*DIRECTIONS*
These records are to be written out exactly as they read, minus the pictures.

BEGIN DATASET CONTENT

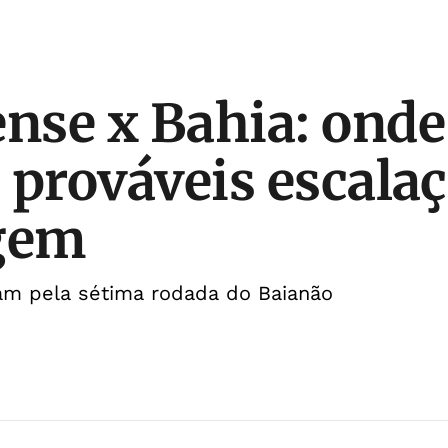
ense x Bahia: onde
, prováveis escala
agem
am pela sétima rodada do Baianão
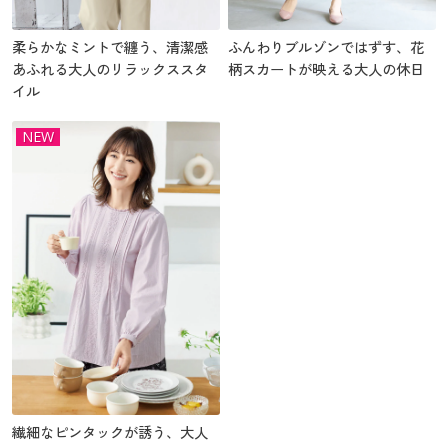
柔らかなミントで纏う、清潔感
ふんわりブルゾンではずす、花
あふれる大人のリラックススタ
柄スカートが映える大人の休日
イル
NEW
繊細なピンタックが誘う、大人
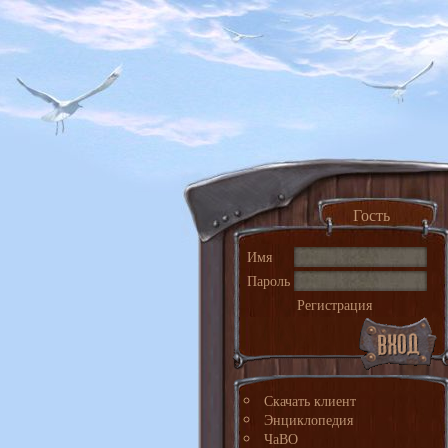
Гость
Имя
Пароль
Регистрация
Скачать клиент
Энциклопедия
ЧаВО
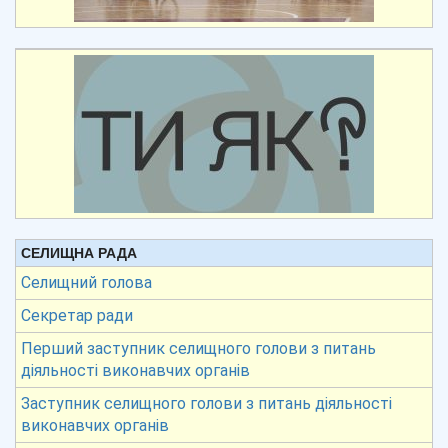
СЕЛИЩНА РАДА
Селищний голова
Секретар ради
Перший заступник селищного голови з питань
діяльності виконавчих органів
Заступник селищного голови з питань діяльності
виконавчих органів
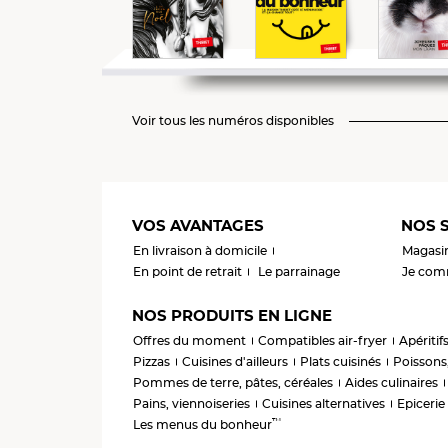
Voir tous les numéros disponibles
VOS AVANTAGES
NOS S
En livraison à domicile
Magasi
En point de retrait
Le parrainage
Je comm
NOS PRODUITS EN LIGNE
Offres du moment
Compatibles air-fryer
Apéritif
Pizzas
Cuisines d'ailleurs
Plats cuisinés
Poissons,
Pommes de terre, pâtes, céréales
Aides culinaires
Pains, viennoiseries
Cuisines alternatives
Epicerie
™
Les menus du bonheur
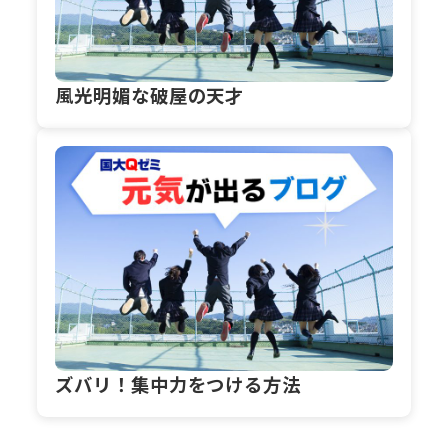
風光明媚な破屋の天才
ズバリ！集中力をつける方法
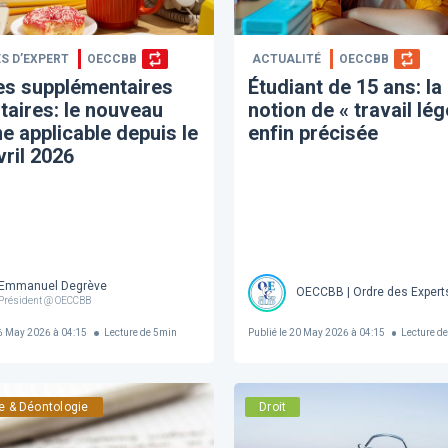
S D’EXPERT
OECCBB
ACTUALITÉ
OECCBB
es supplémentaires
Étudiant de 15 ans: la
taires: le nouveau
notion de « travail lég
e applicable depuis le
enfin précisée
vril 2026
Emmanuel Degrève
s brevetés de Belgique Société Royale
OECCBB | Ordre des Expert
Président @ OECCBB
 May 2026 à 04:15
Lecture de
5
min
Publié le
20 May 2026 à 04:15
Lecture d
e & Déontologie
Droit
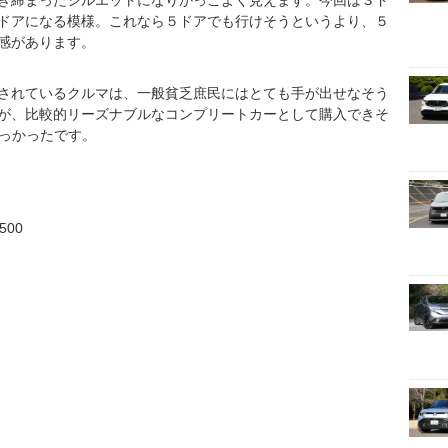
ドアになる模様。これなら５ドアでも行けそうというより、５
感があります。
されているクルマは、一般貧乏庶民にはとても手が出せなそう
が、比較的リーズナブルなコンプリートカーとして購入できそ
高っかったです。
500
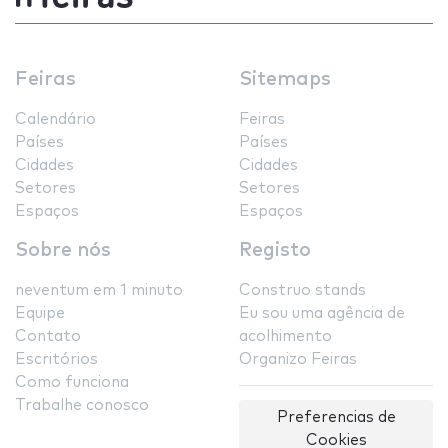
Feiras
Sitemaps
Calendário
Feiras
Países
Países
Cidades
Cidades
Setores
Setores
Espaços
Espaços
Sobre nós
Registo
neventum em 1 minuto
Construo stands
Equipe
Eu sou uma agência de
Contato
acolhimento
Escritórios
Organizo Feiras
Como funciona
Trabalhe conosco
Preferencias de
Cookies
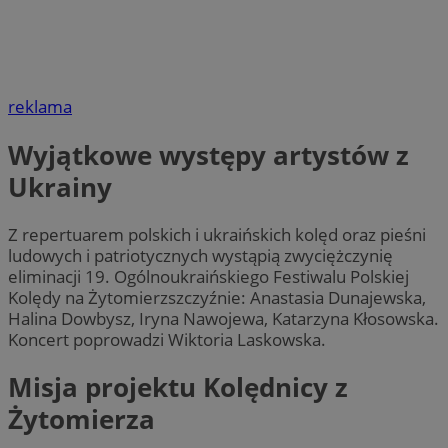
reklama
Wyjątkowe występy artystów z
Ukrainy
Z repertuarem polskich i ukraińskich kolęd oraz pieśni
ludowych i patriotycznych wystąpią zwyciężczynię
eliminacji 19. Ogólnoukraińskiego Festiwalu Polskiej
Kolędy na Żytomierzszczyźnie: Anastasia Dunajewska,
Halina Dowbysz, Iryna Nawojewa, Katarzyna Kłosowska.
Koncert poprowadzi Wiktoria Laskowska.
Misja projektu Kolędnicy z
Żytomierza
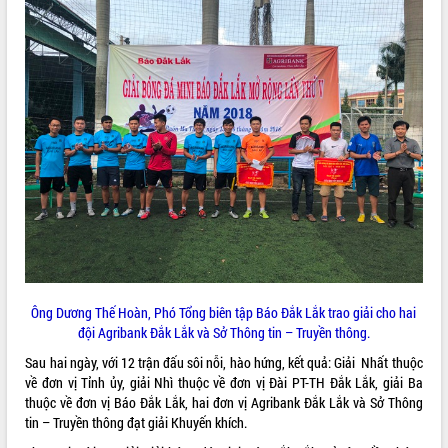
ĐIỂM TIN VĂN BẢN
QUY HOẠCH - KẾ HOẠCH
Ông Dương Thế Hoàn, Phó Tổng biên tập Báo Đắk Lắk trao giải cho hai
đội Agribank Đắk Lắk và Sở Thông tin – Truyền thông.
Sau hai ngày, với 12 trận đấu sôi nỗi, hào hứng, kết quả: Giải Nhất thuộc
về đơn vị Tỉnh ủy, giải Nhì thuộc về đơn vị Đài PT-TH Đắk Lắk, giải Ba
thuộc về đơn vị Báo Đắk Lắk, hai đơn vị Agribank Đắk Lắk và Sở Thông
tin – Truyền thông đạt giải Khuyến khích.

END DATASET CONTENT

*PROBLEM SOLUTION*
ense x Bahia: onde
, prováveis escala
agem
am pela sétima rodada do Baianão
柔らかなミントで纏う、清潔感
ふんわりブルゾンではずす、花
あふれる大人のリラックススタ
柄スカートが映える大人の休日
イル
NEW
繊細なピンタックが誘う、大人
Гость
Имя
Пароль
Регистрация
Скачать клиент
Энциклопедия
ЧаВО
СЕЛИЩНА РАДА
Селищний голова
Секретар ради
Перший заступник селищного голови з питань
діяльності виконавчих органів
Заступник селищного голови з питань діяльності
виконавчих органів
Voir tous les numéros disponibles
VOS AVANTAGES
NOS S
En livraison à domicile
Magasi
En point de retrait
Le parrainage
Je comm
NOS PRODUITS EN LIGNE
Offres du moment
Compatibles air-fryer
Apéritif
Pizzas
Cuisines d'ailleurs
Plats cuisinés
Poissons,
Pommes de terre, pâtes, céréales
Aides culinaires
Pains, viennoiseries
Cuisines alternatives
Epicerie
™
Les menus du bonheur
風光明媚な破屋の天才
ズバリ！集中力をつける方法
S D’EXPERT
OECCBB
ACTUALITÉ
OECCBB
es supplémentaires
Étudiant de 15 ans: la
taires: le nouveau
notion de « travail lég
e applicable depuis le
enfin précisée
vril 2026
Emmanuel Degrève
s brevetés de Belgique Société Royale
OECCBB | Ordre des Expert
Président @ OECCBB
 May 2026 à 04:15
Lecture de
5
min
Publié le
20 May 2026 à 04:15
Lecture d
e & Déontologie
Droit
ドアになる模様。これなら５ドアでも行けそうというより、５
感があります。
されているクルマは、一般貧乏庶民にはとても手が出せなそう
が、比較的リーズナブルなコンプリートカーとして購入できそ
高っかったです。
500
Feiras
Sitemaps
Calendário
Feiras
Países
Países
Cidades
Cidades
Setores
Setores
Espaços
Espaços
Sobre nós
Registo
neventum em 1 minuto
Construo stands
Equipe
Eu sou uma agência de
Contato
acolhimento
Escritórios
Organizo Feiras
Como funciona
Trabalhe conosco
Preferencias de
Cookies
reklama
Wyjątkowe występy artystów z
Ukrainy
Z repertuarem polskich i ukraińskich kolęd oraz pieśni
ludowych i patriotycznych wystąpią zwyciężczynię
eliminacji 19. Ogólnoukraińskiego Festiwalu Polskiej
Kolędy na Żytomierzszczyźnie: Anastasia Dunajewska,
Halina Dowbysz, Iryna Nawojewa, Katarzyna Kłosowska.
Koncert poprowadzi Wiktoria Laskowska.
Misja projektu Kolędnicy z
Żytomierza
ĐIỂM TIN VĂN BẢN
QUY HOẠCH - KẾ HOẠCH
Ông Dương Thế Hoàn, Phó Tổng biên tập Báo Đắk Lắk trao giải cho hai
đội Agribank Đắk Lắk và Sở Thông tin – Truyền thông.
Sau hai ngày, với 12 trận đấu sôi nỗi, hào hứng, kết quả: Giải Nhất thuộc
về đơn vị Tỉnh ủy, giải Nhì thuộc về đơn vị Đài PT-TH Đắk Lắk, giải Ba
thuộc về đơn vị Báo Đắk Lắk, hai đơn vị Agribank Đắk Lắk và Sở Thông
tin – Truyền thông đạt giải Khuyến khích.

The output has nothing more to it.